There are also passages in How The Mind Works that sound as if Pinker is advocating a version of the Computer Program Theory. On page 24, Pinker says,

“This book is about the brain, but I will not say much about neurons . . . The brain’s special status comes from a special thing the brain does . . . information processing, or computation.”

One might think that here Pinker was leading up to the Neural Computational Theory of Mind, but then he says:

“Information and computation reside in patterns of data and in relations of logic that are independent of the physical medium that carries them.” He describes how a message might be carried by neurons, and continues, “Likewise a given program can run on computers made of vacuum tubes, electromagnetic switches, transistors, integrated circuits, or well-trained pigeons, and it accomplishes the same things for the same reasons . . . The computational theory of mind . . . says that beliefs and desires are information, incarnated as configurations of symbols. The symbols are physical states of bits of matter, like chips in the computer or neurons in the brain.”

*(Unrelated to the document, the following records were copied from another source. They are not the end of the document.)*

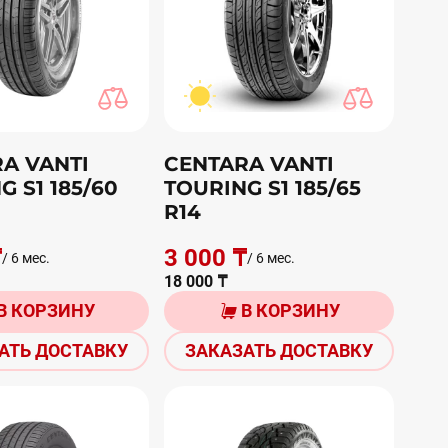
A VANTI
CENTARA VANTI
G S1 185/60
TOURING S1 185/65
R14
₸
3 000 ₸
/ 6 мес.
/ 6 мес.
18 000 ₸
В КОРЗИНУ
В КОРЗИНУ
АТЬ ДОСТАВКУ
ЗАКАЗАТЬ ДОСТАВКУ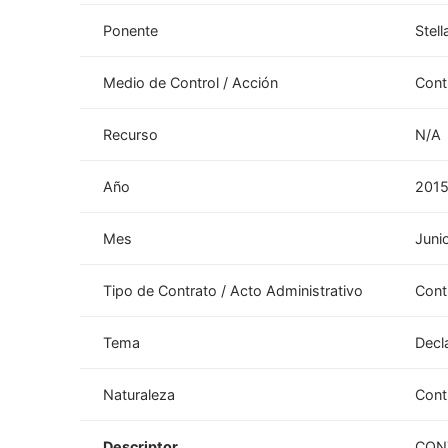
Ponente
Stell
Medio de Control / Acción
Cont
Recurso
N/A
Año
201
Mes
Juni
Tipo de Contrato / Acto Administrativo
Cont
Tema
Decla
Naturaleza
Cont
Descriptor
CON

This sure sounds as though Pinker is accepting the Computer Program Theory of Mind in its Brain-implementable version. Other readers may not have been as badly misled on this matter as I was, but it will be useful to hear from Pinker why these passages are not versions of the Computer Program Theory of Mind (aka The Symbolic Computational Theory) in its brain-implementable version.

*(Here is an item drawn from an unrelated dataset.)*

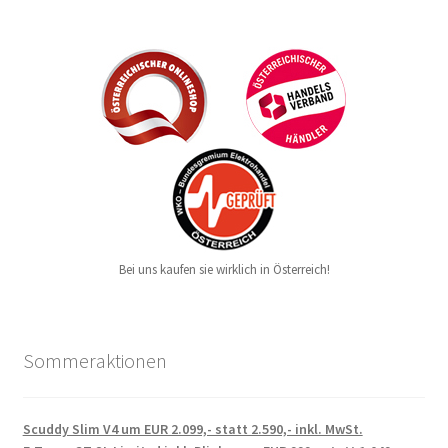
Bei uns kaufen sie wirklich in Österreich!
Sommeraktionen
Scuddy Slim V4 um EUR 2.099,- statt 2.590,- inkl. MwSt.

Indeed, later in the book (p. 112), Pinker seems to be advocating the Two Minds Theory:

“Where do the rules and representations in mentalese leave off and the neural networks begin? Most cognitive scientists agree on the extremes. At the highest level of cognition, where we consciously plod through steps and invoke rules we learned in school or discovered ourselves, the mind is something like a production system, with symbolic inscriptions in memory and demons that carry out procedures. At a lower level, the inscriptions and rules are implemented in something like neural networks, which respond to familiar patterns and associate them with other patterns. But the boundary is in dispute. Do simple neural networks handle the bulk of everyday thought, leaving only the products of book learning to be handled by explicit rules and propositions? … The other view-which I favor- is that those neural networks alone cannot do the job. It is the structuring of networks into programs for manipulating symbols that explains much of human intelligence. That’s not all of cognition, but it is a lot of it; it’s everything we can talk about to ourselves and others.”

This sure sounds like the Two Minds Theory with the Computer Program Theory of Mind applying to rational thought and language – “everything we can talk about to ourselves and others.”

At this point, the Dehaene book becomes relevant. Since mathematics is part of rational thought, part of “everything we can talk about to ourselves and others,” it would seem that Pinker is implicitly claiming that mathematical cognition too is to be characterized not by the Neural Computational Theory of Mind, but by the Computer Program (or Symbolic Computational) Theory. If so, this would seem to directly contradict Dehaene, who claims that very elementary arithmetic is characterized by neural circuitry in the brain, not by a symbol manipulation system. Again, I may be misreading Pinker and he can explain the apparent disparity. Dehaene’s research seems to contradict what Pinker is taking as his basic beliefs.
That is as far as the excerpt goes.